Research Engineer, Model Performance & Quality

USD 315,000-340,000 per year
MIDDLE
✅ Hybrid

SCRAPED

Used Tools & Technologies

Not specified

Required Skills & Competences ?

Python @ 5 Distributed Systems @ 3 Debugging @ 3

Details

Anthropic’s mission is to create reliable, interpretable, and steerable AI systems. The Model Performance team is responsible for systematically understanding and monitoring model quality in real-time. This role blends research and engineering: you will train production models, develop robust monitoring systems, and create novel evaluation methodologies.

Representative projects

  • Build comprehensive training observability systems: design and implement monitoring infrastructure to track how model behaviors evolve throughout training.
  • Develop next-generation evaluation frameworks: move beyond traditional benchmarks to create evaluations that capture real-world utility.
  • Create automated quality assessment pipelines: build custom classifiers to continuously monitor RL transcripts for complex issues.
  • Bridge research and production: partner with research teams to translate cutting-edge evaluation techniques into production-ready systems and work with engineering teams to ensure monitoring infrastructure scales with complex training workflows.

Responsibilities

  • Train and evaluate production-scale models and contribute to the full model training pipeline.
  • Design and implement monitoring and observability systems for training and production.
  • Develop novel evaluation methodologies and automated quality-assessment pipelines.
  • Debug complex, distributed training systems and reason about failure modes.
  • Collaborate across research and engineering teams to deploy research ideas into production.

Requirements

  • Proficiency in Python (note: all interviews for this role are conducted in Python).
  • Experience building production ML systems.
  • Experience with training, evaluating, or monitoring large language models.
  • Comfort debugging complex, distributed systems and interpreting training metrics and model behavior.
  • Ability to balance research exploration with engineering rigor and collaborate across diverse teams.
  • Education: at least a Bachelor’s degree in a related field or equivalent experience.
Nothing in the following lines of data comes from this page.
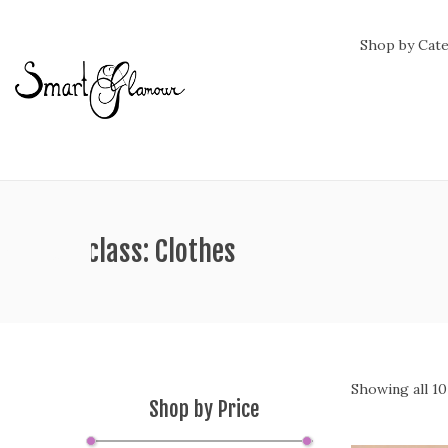
Shop by Cat
hipping class:
Clothes
Showing all 10
Shop by Price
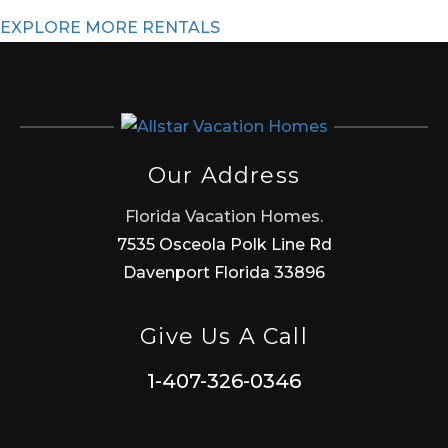
EXPLORE MORE RENTALS
Our Address
Florida Vacation Homes.
7535 Osceola Polk Line Rd
Davenport Florida 33896
Give Us A Call
1-407-326-0346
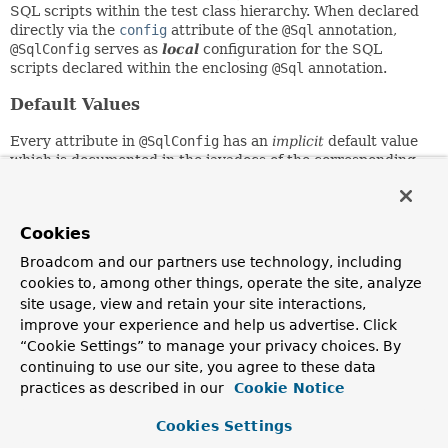
SQL scripts within the test class hierarchy. When declared
directly via the
config
attribute of the
@Sql
annotation,
@SqlConfig
serves as
local
configuration for the SQL
scripts declared within the enclosing
@Sql
annotation.
Default Values
Every attribute in
@SqlConfig
has an
implicit
default value
which is documented in the javadocs of the corresponding
attribute. Due to the rules defined for annotation attributes
in the Java Language Specification, it is unfortunately not
possible to assign a value of
null
to an annotation attribute.
Cookies
Thus, in order to support overrides of
inherited
global
configuration,
@SqlConfig
attributes have an
explicit
Broadcom and our partners use technology, including
default
value of either
""
for Strings,
{}
for arrays, or
cookies to, among other things, operate the site, analyze
DEFAULT
for Enums. This approach allows local declarations
site usage, view and retain your site interactions,
of
@SqlConfig
to selectively override individual attributes
improve your experience and help us advertise. Click
from global declarations of
@SqlConfig
by providing a value
“Cookie Settings” to manage your privacy choices. By
other than
""
,
{}
, or
DEFAULT
.
continuing to use our site, you agree to these data
Inheritance and Overrides
practices as described in our
Cookie Notice
Global
@SqlConfig
attributes are
inherited
whenever local
Cookies Settings
@SqlConfig
attributes do not supply an explicit value other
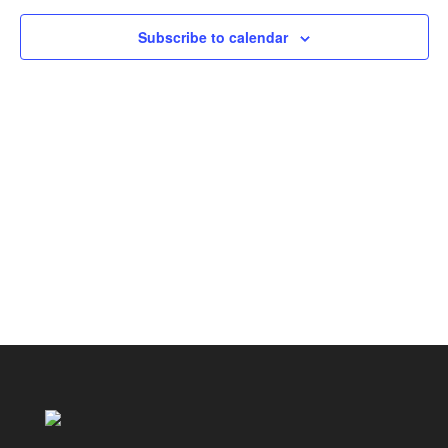
Subscribe to calendar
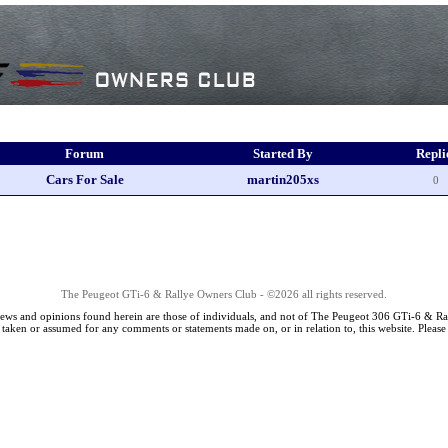
Forum
Started By
Repli
Cars For Sale
martin205xs
0
The Peugeot GTi-6 & Rallye Owners Club - ©2026 all rights reserved.
iews and opinions found herein are those of individuals, and not of The Peugeot 306 GTi-6 & Ra
s taken or assumed for any comments or statements made on, or in relation to, this website. Pleas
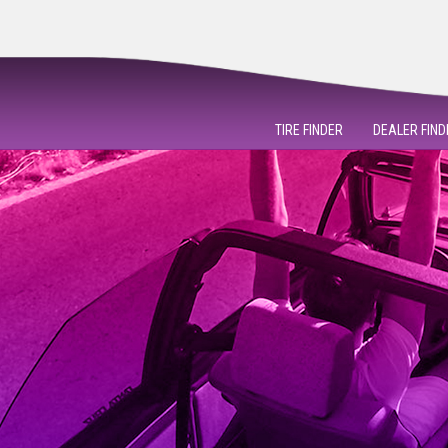
TIRE FINDER
DEALER FIND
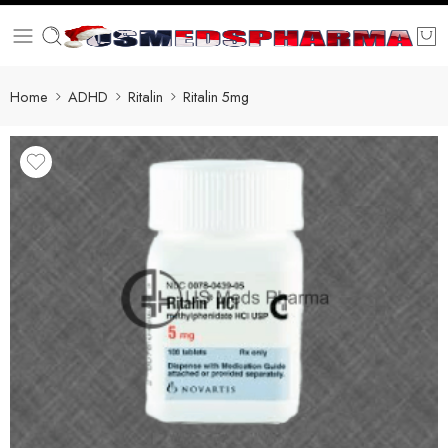
Home
ADHD
Ritalin
Ritalin 5mg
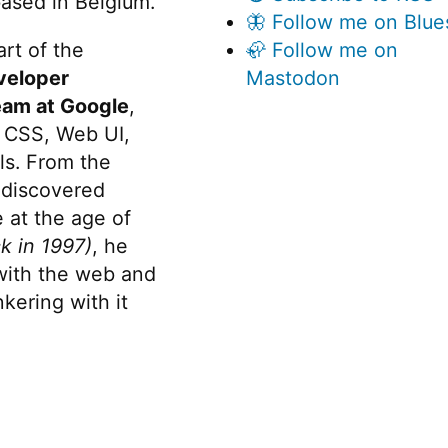
ased in Belgium.
🦋 Follow me on Blue
rt of the
🦣 Follow me on
veloper
Mastodon
eam at Google
,
 CSS, Web UI,
s. From the
discovered
 at the age of
k in 1997)
, he
 with the web and
kering with it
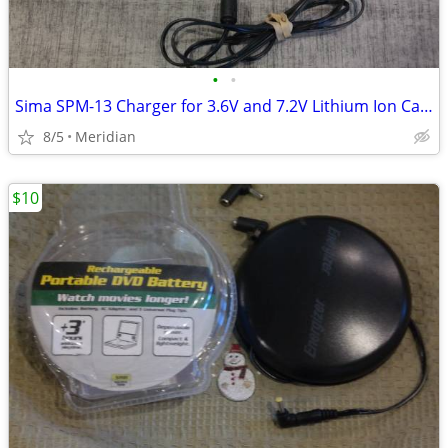
•
•
Sima SPM-13 Charger for 3.6V and 7.2V Lithium Ion Camcarder Batteries
8/5
Meridian
$10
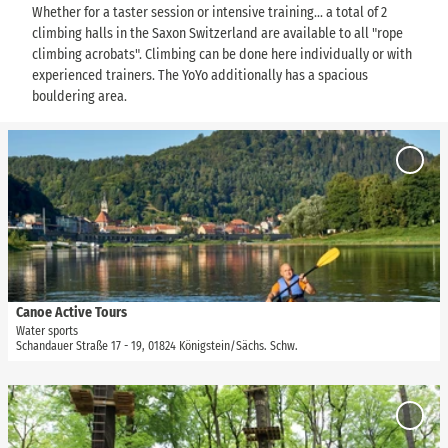
Whether for a taster session or intensive training... a total of 2
climbing halls in the Saxon Switzerland are available to all "rope
climbing acrobats". Climbing can be done here individually or with
experienced trainers. The YoYo additionally has a spacious
bouldering area.
O
p
Add
e
'Canoe
Active
n
Tours' 
d
favour
e
t
a
i
Canoe Active Tours
TVSSW, Yvonne Brückner |
CC-BY-SA
l
Water sports
Schandauer Straße 17 - 19, 01824 Königstein/Sächs. Schw.
p
a
g
O
e
p
Add
'
e
'Climb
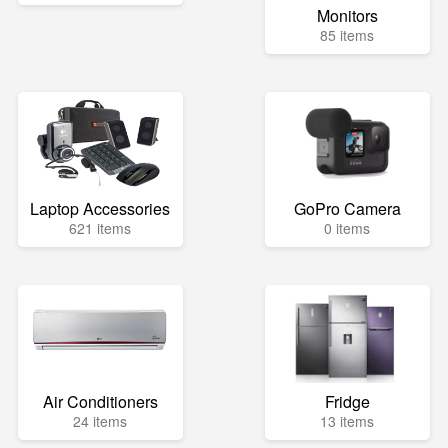
Monitors
85 items
Laptop Accessories
GoPro Camera
621 items
0 items
Air Conditioners
Fridge
24 items
13 items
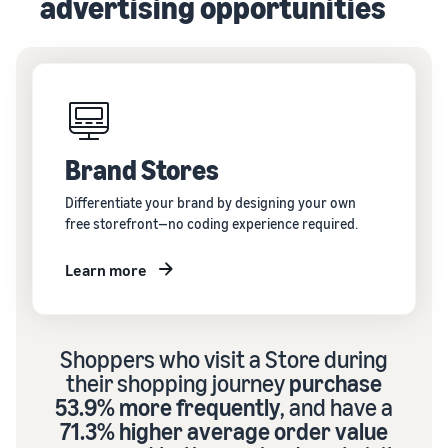
advertising opportunities
Brand Stores
Differentiate your brand by designing your own
free storefront—no coding experience required.
Learn more
Shoppers who visit a Store during
their shopping journey
purchase
53.9% more frequently
, and have a
71.3% higher average order value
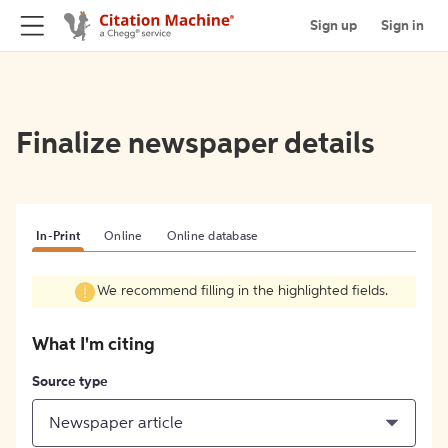
Sign up
Sign in
Finalize newspaper details
In-Print
Online
Online database
We recommend filling in the highlighted fields.
What I'm citing
Source type
Newspaper article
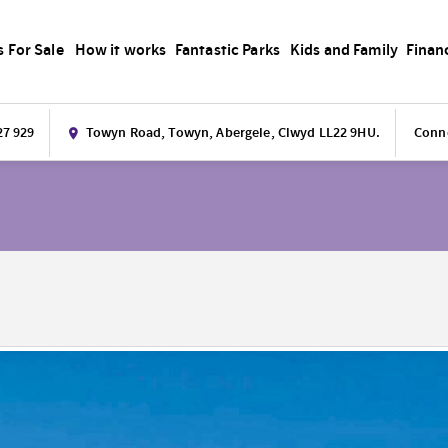
s For Sale
How it works
Fantastic Parks
Kids and Family
Finan
27 929
Towyn Road, Towyn, Abergele, Clwyd LL22 9HU.
Conne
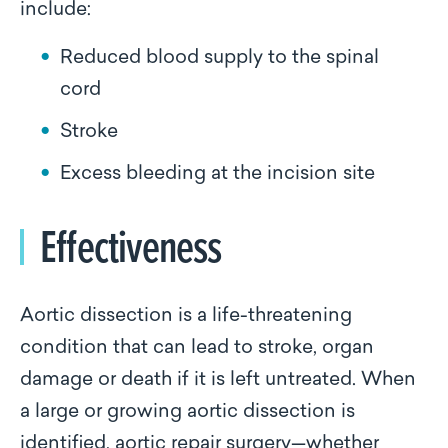
include:
Reduced blood supply to the spinal
cord
Stroke
Excess bleeding at the incision site
Effectiveness
Aortic dissection is a life-threatening
condition that can lead to stroke, organ
damage or death if it is left untreated. When
a large or growing aortic dissection is
identified, aortic repair surgery—whether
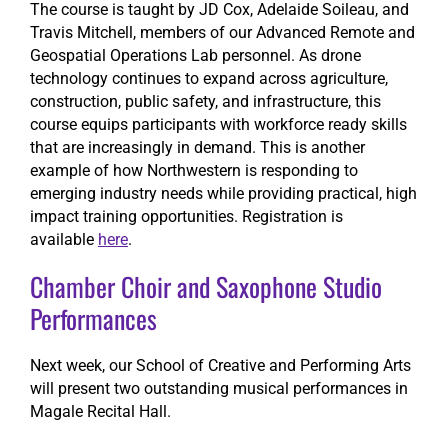
The course is taught by JD Cox, Adelaide Soileau, and
Travis Mitchell, members of our Advanced Remote and
Geospatial Operations Lab personnel. As drone
technology continues to expand across agriculture,
construction, public safety, and infrastructure, this
course equips participants with workforce ready skills
that are increasingly in demand. This is another
example of how Northwestern is responding to
emerging industry needs while providing practical, high
impact training opportunities. Registration is
available
here
.
Chamber Choir and Saxophone Studio
Performances
Next week, our School of Creative and Performing Arts
will present two outstanding musical performances in
Magale Recital Hall.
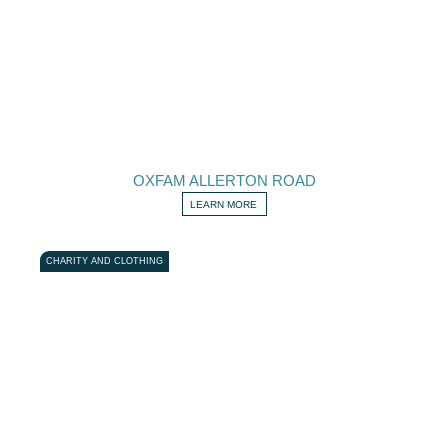
OXFAM ALLERTON ROAD
LEARN MORE
CHARITY AND CLOTHING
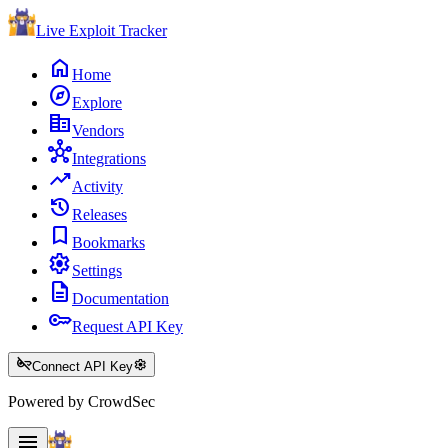
Live Exploit
Tracker
home
Home
explore
Explore
corporate_fare
Vendors
hub
Integrations
trending_up
Activity
history
Releases
bookmark
Bookmarks
settings
Settings
description
Documentation
key
Request API Key
key_off
settings
Connect API Key
Powered by CrowdSec
menu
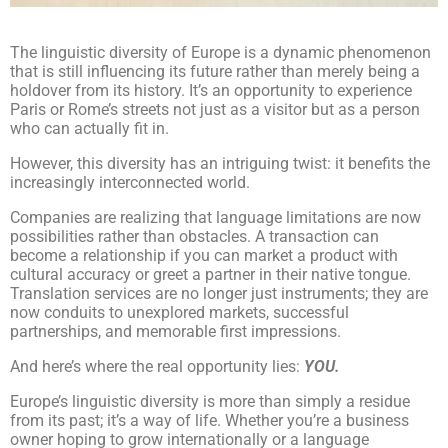
The linguistic diversity of Europe is a dynamic phenomenon
that is still influencing its future rather than merely being a
holdover from its history. It’s an opportunity to experience
Paris or Rome’s streets not just as a visitor but as a person
who can actually fit in.
However, this diversity has an intriguing twist: it benefits the
increasingly interconnected world.
Companies are realizing that language limitations are now
possibilities rather than obstacles. A transaction can
become a relationship if you can market a product with
cultural accuracy or greet a partner in their native tongue.
Translation services are no longer just instruments; they are
now conduits to unexplored markets, successful
partnerships, and memorable first impressions.
And here’s where the real opportunity lies:
YOU.
Europe’s linguistic diversity is more than simply a residue
from its past; it’s a way of life. Whether you’re a business
owner hoping to grow internationally or a language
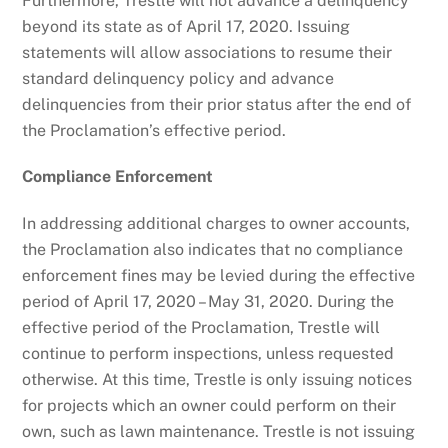
Furthermore, Trestle will not advance a delinquency
beyond its state as of April 17, 2020. Issuing
statements will allow associations to resume their
standard delinquency policy and advance
delinquencies from their prior status after the end of
the Proclamation’s effective period.
Compliance Enforcement
In addressing additional charges to owner accounts,
the Proclamation also indicates that no compliance
enforcement fines may be levied during the effective
period of April 17, 2020 – May 31, 2020.
During the
effective period of the Proclamation, Trestle will
continue to perform inspections, unless requested
otherwise. At this time, Trestle is only issuing notices
for projects which an owner could perform on their
own, such as lawn maintenance. Trestle is not issuing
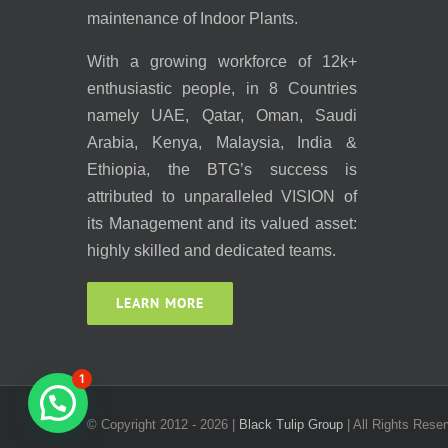
maintenance of Indoor Plants.
With a growing workforce of 12k+
enthusiastic people, in 8 Countries
namely UAE, Qatar, Oman, Saudi
Arabia, Kenya, Malaysia, India &
Ethiopia, the BTG’s success is
attributed to unparalleled VISION of
its Management and its valued asset:
highly skilled and dedicated teams.
LEARN MORE
1
© Copyright 2012 -
2026 |
Black Tulip Group
| All Rights Reser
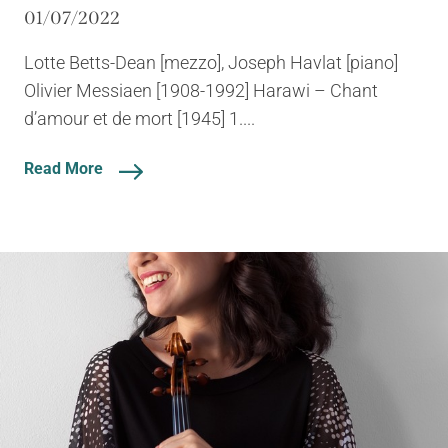
01/07/2022
Lotte Betts-Dean [mezzo], Joseph Havlat [piano]
Olivier Messiaen [1908-1992] Harawi – Chant
d’amour et de mort [1945] 1....
Read More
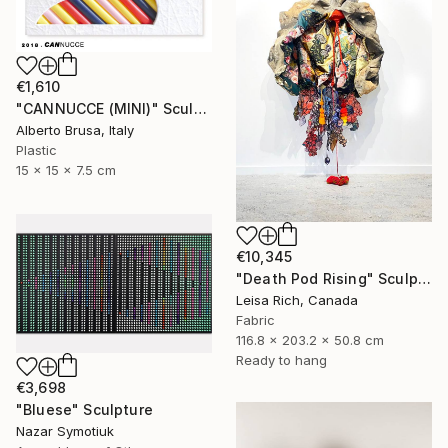
€1,610
"CANNUCCE (MINI)" Sculpture
Alberto Brusa, Italy
Plastic
15 x 15 x 7.5 cm
€10,345
"Death Pod Rising" Sculpture
Leisa Rich, Canada
Fabric
116.8 x 203.2 x 50.8 cm
Ready to hang
€3,698
"Bluese" Sculpture
Nazar Symotiuk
Strong (but not required) qualifications

  • Experience with reinforcement learning and language model training pipelines.
  • Experience designing and implementing evaluation frameworks or benchmarks.
  • Background in production monitoring, observability, and incident response.
  • Experience with statistical analysis and experimental design.
  • Knowledge of AI safety and alignment research.

Logistics and compensation

  • Annual base salary: $315,000 - $340,000 USD.
  • Location-based hybrid policy: staff are expected to be in one of Anthropic’s offices at least 25% of the time (hybrid schedule).
  • Visa sponsorship: Anthropic does sponsor visas where feasible and retains an immigration lawyer to assist.

Benefits & culture

  • Competitive compensation and benefits, optional equity donation matching, generous vacation and parental leave, flexible working hours, and collaborative office spaces.
  • Emphasis on high-impact, large-scale AI research and frequent research discussions.

Notes

  • Interviews conducted in Python.
  • Anthropic encourages candidates to apply even if not all qualifications are met and aims to support diverse perspectives in AI safety and research.